Hello R
3 R Basics
As Data Scientists, we will not have to calculate everything by hand, but rather we will rely on a statistical programming language called R. This is an open-source language (meaning anyone can contribute to it) designed to clean, analyze, and present data. Before you begin coding in R you should note that syntax rules do apply and it is an interpreted language (meaning you can run it line by line). One of the benefits of R (and why we are learning it) is that it is a popular, powerful, and flexible language used by Data Scientists throughout the industry.
3.1 The R Language
The language is maintained by the Comprehensive R Archive Network (CRAN) and can be downloaded from their website (). Since R is an open-source language, community members can write their own programs and submit them to CRAN for the whole community to use. Because of this, R is constantly evolving and you can almost always find a library or a package that will do the analysis you need it to do. If you have not already downloaded R to your device then I would recommend doing so now so that you can follow along with the rest of this lecture. A picture of the R console can be seen below:
Just because we can run all types of analysis on a dataset does not mean that we should though, as you will not use all of the ingredients in your pantry when you make dinner just because they are available to you. You need to understand what you are doing when you run code or analyze datasets. You should know what your dataset contains and the different data types that you have. You should know the quality of your data and if there are any underlying problems with the dataset, and you should know if any relationships might exist within the dataset.
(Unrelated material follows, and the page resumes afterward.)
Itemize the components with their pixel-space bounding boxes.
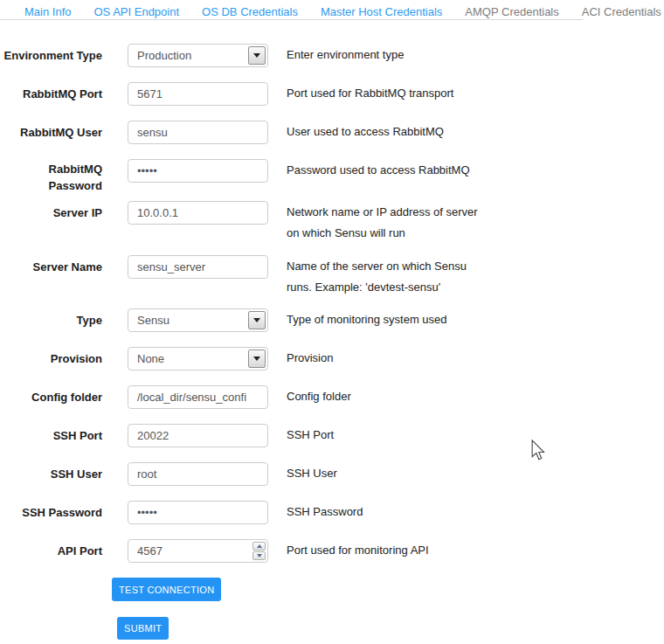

Knowing all of these things will not only help us in writing code to analyze the data, but it will make our lives easier and save us time. A famous phrase (possibly coined by Army specialist William Mellin) tells us “Garbage in… Garbage out”. He expanded on this phrase with the following explanation: “If the problem has been sloppily programmed the answer will be just as incorrect. If the programmer made mistakes the machine will make mistakes. It can’t correct them because it can’t do one thing: It can’t think for itself.”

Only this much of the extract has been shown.